Here is what would likely happen: Many states would likely pass legislation banning abortion after somewhere between 20-24 weeks except in cases of true medical necessity. Probably most states would pass legislation requiring parental consent or notification for minors to get abortions; almost 80 percent of Americans nationwide support such legislation. Other states will probably re-pass legislation requiring doctors who perform abortions to have admitting privileges at nearby hospitals in accordance with safety standards that apply to other outpatient surgical clinics. It's possible that some states may pass other legislations that enjoy overwhelming majority support, such as banning abortion for sex-selection purposes. Other states will continue to leave abortion legal for almost any reason whatsoever, at any time.

For the vast, overwhelming majority of abortions — elective abortions that occur before the 20th week of pregnancy — they will remain exactly as legal as they were before Roe v. Wade was overturned. However, legislatures will be able to pass restrictions on certain kinds of abortion decisions that are, in the first place, completely unnecessary, and in the second place, opposed by supermajorities in almost every state.

In other words, it is likely that the United States' abortion regime will look more or less like Europe's, where a comfortable consensus has arisen in most countries that abortions prior to the 20-24 week window are generally legal, and abortions after that window are generally illegal without a compelling medical need.

And as for that voter backlash against the GOP? It is also extremely unlikely to happen.

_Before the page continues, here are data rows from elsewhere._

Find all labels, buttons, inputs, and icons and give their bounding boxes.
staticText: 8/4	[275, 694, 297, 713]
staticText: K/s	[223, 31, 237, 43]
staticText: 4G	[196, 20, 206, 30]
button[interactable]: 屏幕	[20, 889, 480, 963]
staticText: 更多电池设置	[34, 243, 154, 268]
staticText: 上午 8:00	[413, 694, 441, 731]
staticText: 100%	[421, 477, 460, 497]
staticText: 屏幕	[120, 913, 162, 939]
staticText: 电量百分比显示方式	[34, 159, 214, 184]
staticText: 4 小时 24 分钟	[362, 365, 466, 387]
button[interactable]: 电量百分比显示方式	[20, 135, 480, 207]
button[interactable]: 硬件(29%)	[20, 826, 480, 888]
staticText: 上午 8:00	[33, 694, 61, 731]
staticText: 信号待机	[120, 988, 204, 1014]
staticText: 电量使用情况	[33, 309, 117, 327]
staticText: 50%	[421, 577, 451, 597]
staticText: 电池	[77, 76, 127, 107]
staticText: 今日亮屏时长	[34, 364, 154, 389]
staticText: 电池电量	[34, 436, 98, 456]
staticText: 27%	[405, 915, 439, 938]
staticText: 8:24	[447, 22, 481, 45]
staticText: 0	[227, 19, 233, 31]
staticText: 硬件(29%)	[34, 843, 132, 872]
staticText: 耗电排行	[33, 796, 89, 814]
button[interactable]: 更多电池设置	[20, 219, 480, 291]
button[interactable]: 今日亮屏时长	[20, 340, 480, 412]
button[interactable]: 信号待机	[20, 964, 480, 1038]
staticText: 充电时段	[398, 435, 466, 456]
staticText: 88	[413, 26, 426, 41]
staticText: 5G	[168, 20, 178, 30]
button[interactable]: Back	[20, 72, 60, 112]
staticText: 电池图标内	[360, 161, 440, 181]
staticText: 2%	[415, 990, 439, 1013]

It is true that the majority of the public has consistently expressed support for Roe v. Wade, as recent polls have confirmed. However, that is largely due to the fact that the Democrats — with the willing help of most of the American media — have successfully demagogued the issue to the point that people believe that if Roe v. Wade is overturned, abortion will become mostly illegal.

More detailed polling of the public's views on abortion suggests that they don't at all support what Roe v. Wade actually stands for, and would be broadly comfortable with abortion legislation that is much more restrictive than the United States Supreme Court currently permits with its abortion jurisprudence.

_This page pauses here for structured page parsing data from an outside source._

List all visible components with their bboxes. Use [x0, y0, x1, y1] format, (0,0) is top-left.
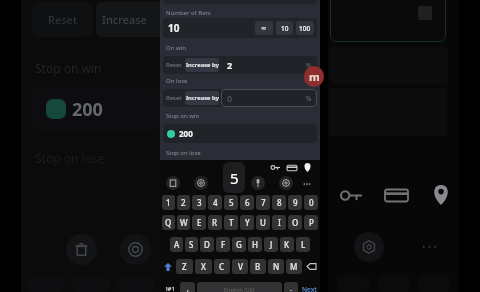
staticText: Reset [48, 12, 78, 27]
button[interactable]: A [170, 237, 183, 252]
button[interactable]: English (US) [197, 282, 282, 292]
button[interactable]: O [288, 215, 302, 230]
button[interactable]: Passwords [338, 182, 364, 208]
staticText: I [278, 217, 281, 228]
button[interactable]: Stickers [194, 176, 208, 190]
button[interactable]: Clipboard [166, 176, 180, 190]
button[interactable]: !#1 [161, 282, 179, 292]
button[interactable]: 5 [223, 162, 245, 193]
button[interactable]: Y [240, 215, 254, 230]
button[interactable]: Reset [163, 89, 185, 107]
button[interactable]: H [248, 237, 262, 252]
button[interactable]: Increase [96, 2, 164, 37]
button[interactable]: D [200, 237, 214, 252]
staticText: F [221, 239, 226, 250]
button[interactable]: 3 [192, 195, 206, 210]
button[interactable]: . [284, 282, 298, 292]
button[interactable]: 6 [240, 195, 254, 210]
staticText: 5 [229, 197, 234, 208]
button[interactable]: Payment cards [286, 162, 297, 173]
button[interactable]: Voice input [251, 176, 265, 190]
button[interactable]: 9 [288, 195, 302, 210]
button[interactable]: Addresses [428, 182, 454, 208]
button[interactable]: 5 [224, 195, 238, 210]
button[interactable]: Delete [66, 234, 97, 265]
staticText: G [236, 239, 242, 250]
button[interactable]: Chat bubble [304, 66, 324, 87]
button[interactable]: 1 [162, 195, 175, 210]
button[interactable]: • • • [422, 240, 437, 252]
staticText: Z [182, 261, 187, 272]
button[interactable]: Shift [161, 259, 175, 274]
button[interactable]: V [232, 259, 248, 274]
button[interactable]: Settings [120, 234, 151, 265]
button[interactable]: C [214, 259, 230, 274]
staticText: Increase [102, 12, 147, 27]
button[interactable]: Reset [163, 56, 185, 74]
button[interactable]: F [216, 237, 230, 252]
button[interactable] [330, 0, 446, 42]
button[interactable]: Settings [354, 232, 384, 262]
button[interactable]: U [256, 215, 270, 230]
staticText: Q [165, 217, 172, 228]
button[interactable]: Settings [279, 176, 293, 190]
button[interactable]: Addresses [302, 162, 313, 173]
button[interactable]: Increase by [185, 91, 219, 105]
button[interactable]: Passwords [270, 162, 281, 173]
button[interactable]: ∞ [255, 21, 273, 35]
button[interactable]: G [232, 237, 246, 252]
button[interactable]: Next [299, 282, 319, 292]
button[interactable]: 10 [163, 18, 317, 38]
button[interactable]: Payment cards [383, 182, 409, 208]
button[interactable]: 2 [221, 56, 317, 74]
button[interactable]: , [180, 282, 195, 292]
staticText: X [201, 261, 206, 272]
staticText: 7 [261, 197, 266, 208]
button[interactable]: Reset [32, 2, 93, 37]
button[interactable]: K [280, 237, 294, 252]
button[interactable]: 200 [32, 86, 160, 132]
button[interactable]: 8 [272, 195, 286, 210]
button[interactable]: M [286, 259, 302, 274]
button[interactable]: Increase by [185, 58, 219, 72]
staticText: 200 [72, 97, 103, 122]
button[interactable]: 0 [304, 195, 318, 210]
button[interactable]: Backspace [303, 259, 319, 274]
button[interactable]: 100 [296, 21, 314, 35]
button[interactable]: Z [176, 259, 193, 274]
staticText: D [204, 239, 210, 250]
button[interactable]: L [296, 237, 310, 252]
button[interactable]: W [177, 215, 190, 230]
button[interactable]: N [268, 259, 284, 274]
button[interactable]: Q [162, 215, 175, 230]
staticText: Stop on win [166, 112, 200, 120]
staticText: S [189, 239, 194, 250]
button[interactable]: 200 [163, 124, 317, 143]
staticText: T [229, 217, 234, 228]
button[interactable]: B [250, 259, 266, 274]
button[interactable]: X [195, 259, 212, 274]
button[interactable]: R [208, 215, 222, 230]
button[interactable]: 0 [221, 89, 317, 107]
button[interactable]: ••• [303, 180, 311, 190]
button[interactable]: 4 [208, 195, 222, 210]
staticText: K [284, 239, 290, 250]
button[interactable]: 7 [256, 195, 270, 210]
staticText: 0 [309, 197, 314, 208]
button[interactable]: T [224, 215, 238, 230]
button[interactable]: J [264, 237, 278, 252]
button[interactable]: S [185, 237, 198, 252]
button[interactable]: I [272, 215, 286, 230]
button[interactable]: 10 [276, 21, 293, 35]
button[interactable]: P [304, 215, 318, 230]
button[interactable]: E [192, 215, 206, 230]
button[interactable]: 2 [177, 195, 190, 210]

Practically speaking, Roe v. Wade has been interpreted by both the Supreme Court and lower courts to stand for the proposition that abortion should be legal under any circumstances; however, less than 30 percent of Americans believe that abortion should be legal "under any circumstances."

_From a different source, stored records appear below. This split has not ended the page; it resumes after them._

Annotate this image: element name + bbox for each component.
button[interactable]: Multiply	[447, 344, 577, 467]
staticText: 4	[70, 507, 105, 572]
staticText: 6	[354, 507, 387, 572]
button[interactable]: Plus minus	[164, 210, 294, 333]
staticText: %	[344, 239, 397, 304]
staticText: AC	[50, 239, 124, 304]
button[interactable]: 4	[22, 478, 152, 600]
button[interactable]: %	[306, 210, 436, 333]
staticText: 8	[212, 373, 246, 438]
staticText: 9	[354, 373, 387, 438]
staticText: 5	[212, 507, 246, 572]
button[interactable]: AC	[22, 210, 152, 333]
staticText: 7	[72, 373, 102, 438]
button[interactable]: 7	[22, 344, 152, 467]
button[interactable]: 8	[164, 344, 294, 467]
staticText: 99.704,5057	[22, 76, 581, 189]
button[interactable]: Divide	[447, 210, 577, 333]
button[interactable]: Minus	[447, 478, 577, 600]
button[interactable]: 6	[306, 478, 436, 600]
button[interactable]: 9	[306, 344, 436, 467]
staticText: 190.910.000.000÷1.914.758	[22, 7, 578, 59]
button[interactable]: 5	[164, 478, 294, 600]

The University of Chicago's General Social Survey has kept track of the public's attitude toward abortion for years and has consistently found that Americans believe abortion should be legal in cases where the pregnancy is a result of rape, or where there is a chance of serious birth defect, or to protect the woman's health, but think abortion should not be legal if, for example, the woman simply does not want more children, or can't afford more children, or just "for any reason."

This all strongly suggests that once Americans learn that vast majorities of women are not being forced into back alleys for abortion, they will, in fact, be quite comfortable with abortion restrictions that states might be reasonably expected to pass. And if a state does overreach, the experience of South Dakota suggests that the representatives of that state will be punished at the ballot box and the restrictions will be overturned.

It may, however, slightly harm the GOP at the national level for another reason: If the fight over abortion becomes a statewide one rather than a national one, and the public settles in to that fact as a long-term reality, then one of the GOP's most effective rallying cries for federal elections will have been lost. The voters who have held their noses for odious Republican candidates because of the hope of overturning Roe v. Wade are legion, and they will have lost one of their primary reasons for nose-holding, especially during presidential elections.

In such a scenario, the GOP would have to be more responsive to the overall concerns of the Republican voting base instead of just waving the bloody shirt every two years, and that's something that would benefit the country as a whole.